Formation of Ag and Au Plasmonic Nanoparticles by Ion Implantation in Ga$_2$O$_3$ thin films

TL;DR

This study demonstrates the formation of Ag and Au plasmonic nanoparticles in Ga₂O₃ thin films via ion implantation, showing their optical properties and potential for optoelectronic applications.

Contribution

It is the first to report ion implantation as a method to embed plasmonic nanoparticles in Ga₂O₃, with detailed analysis of their formation and optical behavior.

Findings

Ag nanoparticles exhibit LSPR even in as-implanted state

LSPR peaks shift with annealing temperature

Au nanoparticles form and show LSPR after high-temperature annealing

Abstract

Gallium oxide (Ga$_2$O$_3$) is a wide-bandgap semiconductor with exceptional electrical and optical properties, making it a promising material for optoelectronic and sensing applications. In this work, we demonstrate for the first time the formation of plasmonic silver (Ag) and gold (Au) nanoparticles embedded in Ga$_2$O$_3$ thin films via ion implantation.

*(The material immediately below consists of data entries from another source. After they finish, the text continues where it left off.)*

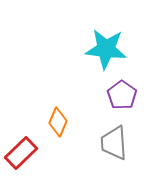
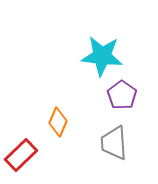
cyan star: moved 4 px left, 7 px down
red rectangle: moved 2 px down
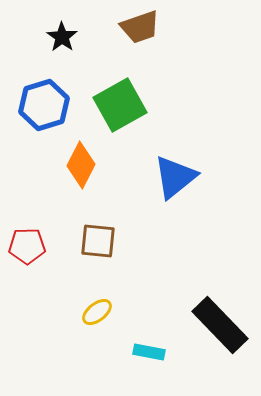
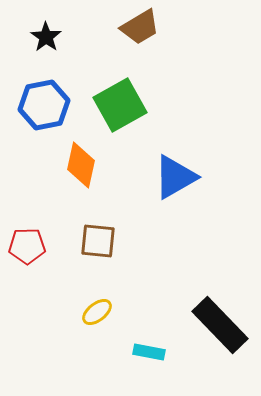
brown trapezoid: rotated 12 degrees counterclockwise
black star: moved 16 px left
blue hexagon: rotated 6 degrees clockwise
orange diamond: rotated 15 degrees counterclockwise
blue triangle: rotated 9 degrees clockwise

Ga$_2$O$_3$ films deposited by RF sputtering on sapphire substrates were implanted with Ag or Au ions at 150 keV and a nominal fluence of 5 $\times$ 10$^{16}$ ions/cm$^2$, followed by thermal annealing between 200 and 700 {\deg}C. Rutherford backscattering spectrometry (RBS) measurements revealed saturation effects during implantation, resulting in lower incorporated fluences, as well as out-diffusion with post-implantation annealing. Transmission electron microscopy confirmed the formation of metallic nanoparticles with a distribution consistent with the metal profiles measured by RBS. Optical absorption measurements showed a pronounced localized surface plasmon resonance (LSPR) band in the Ag-implanted films, visible even in the as-implanted state and red-shifting with increasing annealing temperature, while Au-implanted films exhibited a distinct LSPR peak only after annealing at $\geq$500 {\deg}C. The observed LSPR shifts with annealing are attributed primarily to changes in the Ga$_2$O$_3$ matrix rather than a change in nanoparticle size. These results establish ion implantation as a viable approach for integrating plasmonic nanostructures into Ga$_2$O$_3$.